JOURNALIST: Are you really sensing a positive, open mind out there? Because there seems to be a lot of negative rhetoric going around at the moment, and there was a lot, especially in the wake of the Heritage laws debacle in WA?
MINISTER KEOGH: Oh, look, it's certainly fair to say that there's a lot of misinformation that's been stirred up by the politician led no campaign, and they're getting a lot of media coverage of late. But when we're talking to people one on one, what their interest is, and what they want to know about, they actually are positively disposed to what we're proposing for this referendum for the creation of a Voice. The opportunity to recognise Aboriginal and Torres Strait Islander people as the first people of our nation, and then give them a mechanism to be consulted by Government.
JOURNALIST: So from what you're hearing door to door. Do you think the polls have got it wrong?
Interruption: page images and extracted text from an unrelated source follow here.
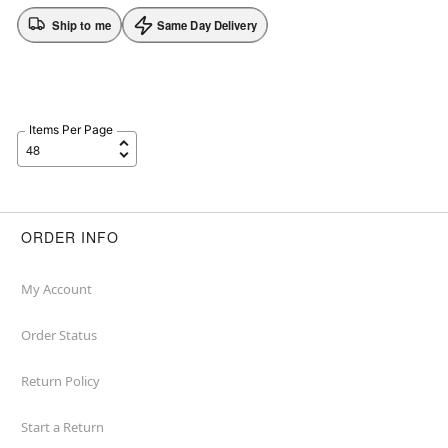
Ship to me
Same Day Delivery
Items Per Page
ORDER INFO
My Account
Order Status
Return Policy
Start a Return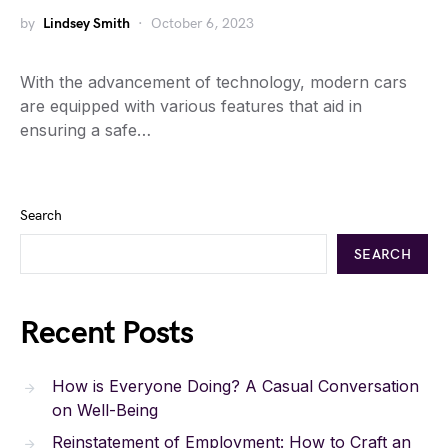
by
Lindsey Smith
October 6, 2023
With the advancement of technology, modern cars
are equipped with various features that aid in
ensuring a safe…
Search
SEARCH
Recent Posts
How is Everyone Doing? A Casual Conversation
on Well-Being
Reinstatement of Employment: How to Craft an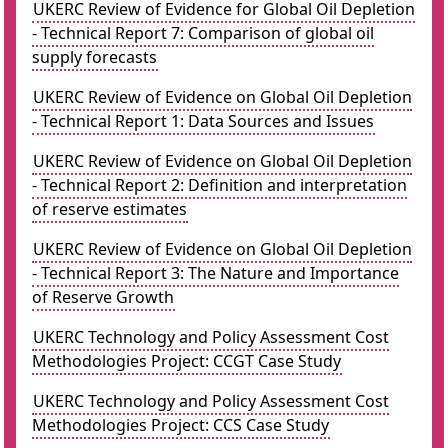
UKERC Review of Evidence for Global Oil Depletion
- Technical Report 7: Comparison of global oil
supply forecasts
UKERC Review of Evidence on Global Oil Depletion
- Technical Report 1: Data Sources and Issues
UKERC Review of Evidence on Global Oil Depletion
- Technical Report 2: Definition and interpretation
of reserve estimates
UKERC Review of Evidence on Global Oil Depletion
- Technical Report 3: The Nature and Importance
of Reserve Growth
UKERC Technology and Policy Assessment Cost
Methodologies Project: CCGT Case Study
UKERC Technology and Policy Assessment Cost
Methodologies Project: CCS Case Study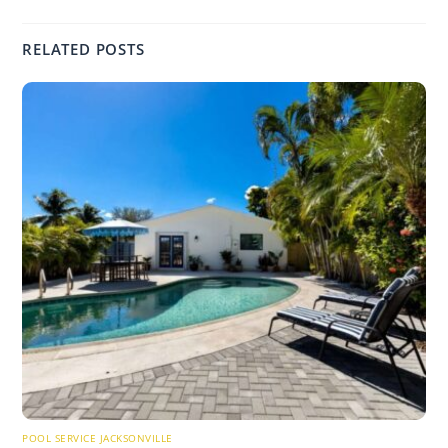
RELATED POSTS
POOL SERVICE JACKSONVILLE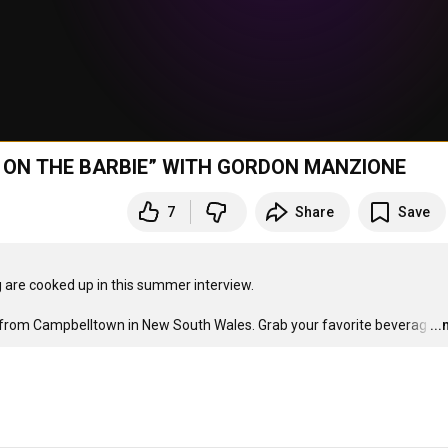
IMP ON THE BARBIE” WITH GORDON MANZIONE
7
Share
Save
g are cooked up in this summer interview. 

 from Campbelltown in New South Wales. Grab your favorite beverag
…
..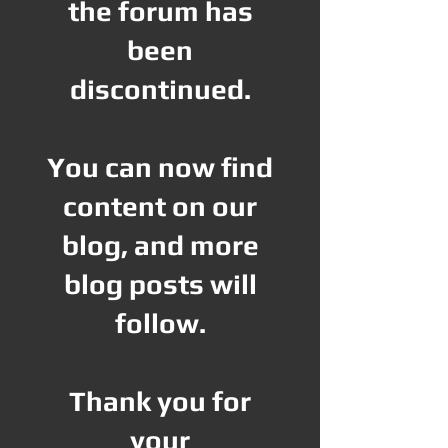
the forum has
been
discontinued.
You can now find
content on our
blog, and more
blog posts will
follow.
Thank you for
your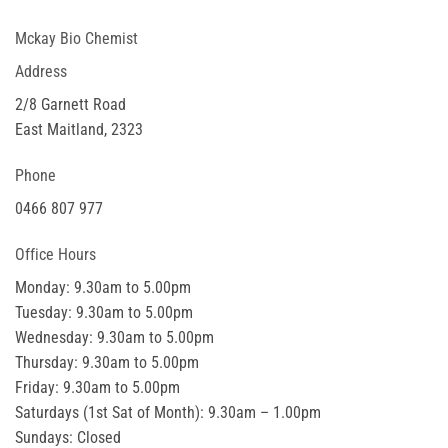
Mckay Bio Chemist
Address
2/8 Garnett Road
East Maitland, 2323
Phone
0466 807 977
Office Hours
Monday: 9.30am to 5.00pm
Tuesday: 9.30am to 5.00pm
Wednesday: 9.30am to 5.00pm
Thursday: 9.30am to 5.00pm
Friday: 9.30am to 5.00pm
Saturdays (1st Sat of Month): 9.30am – 1.00pm
Sundays: Closed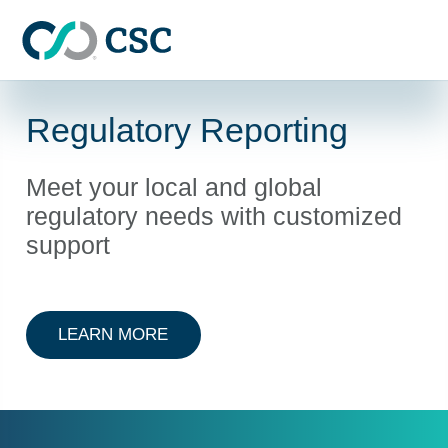
Skip to main content
Regulatory Reporting
Meet your local and global
regulatory needs with customized
support
ABOUT REGULATORY REPORTING
LEARN MORE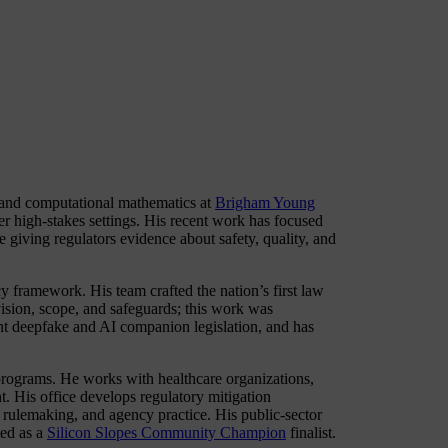
 and computational mathematics at
Brigham Young
r high-stakes settings. His recent work has focused
 giving regulators evidence about safety, quality, and
cy framework. His team crafted the nation’s first law
vision, scope, and safeguards; this work was
nt deepfake and AI companion legislation, and has
n programs. He works with healthcare organizations,
t. His office develops regulatory mitigation
, rulemaking, and agency practice. His public-sector
ted as a
Silicon Slopes Community Champion
finalist.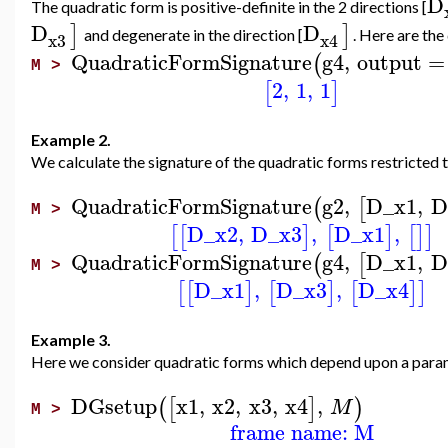
D
The quadratic form is positive-definite in the 2 directions [
D
D
]
]
and degenerate in the direction [
. Here are the
x3
x4
QuadraticFormSignature
g4
,
output
=
(
M >
2
,
1
,
1
[
]
Example 2.
We calculate the signature of the quadratic forms restricted
QuadraticFormSignature
g2
,
D_x1
,
D
(
[
M >
D_x2
,
D_x3
,
D_x1
,
[
[
]
[
]
[
]
]
QuadraticFormSignature
g4
,
D_x1
,
D
(
[
M >
D_x1
,
D_x3
,
D_x4
[
[
]
[
]
[
]
]
Example 3.
Here we consider quadratic forms which depend upon a para
DGsetup
x1
,
x2
,
x3
,
x4
,
(
[
]
)
M
M >
frame name: M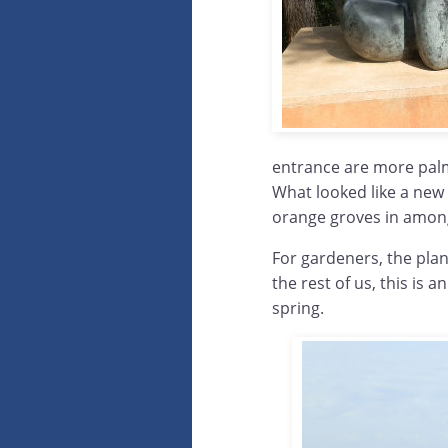
entrance are more palms
What looked like a new 
orange groves in among
For gardeners, the plant
the rest of us, this is a
spring.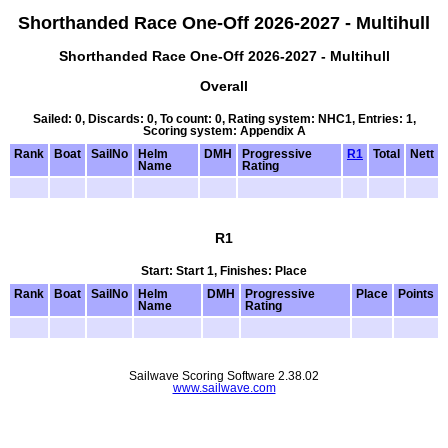
Shorthanded Race One-Off 2026-2027 - Multihull
Shorthanded Race One-Off 2026-2027 - Multihull
Overall
Sailed: 0, Discards: 0, To count: 0, Rating system: NHC1, Entries: 1,
Scoring system: Appendix A
Rank
Boat
SailNo
Helm
DMH
Progressive
R1
Total
Nett
Name
Rating
R1
Start: Start 1, Finishes: Place
Rank
Boat
SailNo
Helm
DMH
Progressive
Place
Points
Name
Rating
Sailwave Scoring Software 2.38.02
www.sailwave.com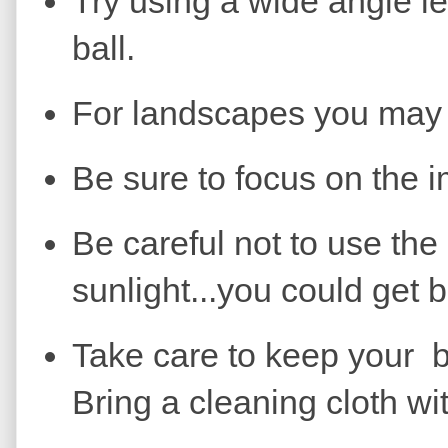
Try using a wide angle le
ball.
For landscapes you may w
Be sure to focus on the i
Be careful not to use the 
sunlight...you could get b
Take care to keep your ba
Bring a cleaning cloth wi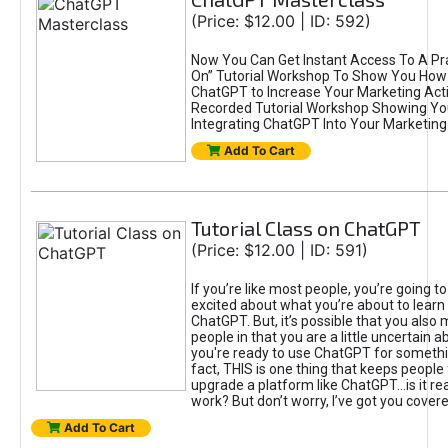
(Price: $12.00 | ID: 592)
Now You Can Get Instant Access To A Pra
On” Tutorial Workshop To Show You How 
ChatGPT to Increase Your Marketing Acti
Recorded Tutorial Workshop Showing Yo
Integrating ChatGPT Into Your Marketing 
Add To Cart
Tutorial Class on ChatGPT
(Price: $12.00 | ID: 591)
If you’re like most people, you’re going t
excited about what you’re about to learn 
ChatGPT. But, it’s possible that you also
people in that you are a little uncertain 
you're ready to use ChatGPT for something 
fact, THIS is one thing that keeps people
upgrade a platform like ChatGPT...is it rea
work? But don’t worry, I’ve got you covere
Add To Cart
MINISTER KEOGH: Well, I think I'm not going to comment on polls, they change every week and day to day. But we're in a process now where we're getting closer to an eventual referendum later this year. And that engagements going to ramp up from both sides I have no doubt, and people are interested to learn about the opportunity that this referendum is.
JOURNALIST: Was it a mistake to leave the actual referendum day, you know, so long, has that void allowed the negative campaign to take hold?
MINISTER KEOGH: Well the Constitution actually sets out the timing of a referendum once you've passed the legislation necessary to hold it. So there's always going to be a delay and that allows for discussion to happen across the country. And that is a good thing. But also, we're a government that is working for Australians in so many different ways. We understand cost of living pressures, we're dealing with so many different things as well, but there will be a confined, if you like, campaign period, and that's important for people to really engage with an important referendum like this, but as a Government, we're also working for Australians on the issues that matter to them in other areas like cost of living pressures and other things.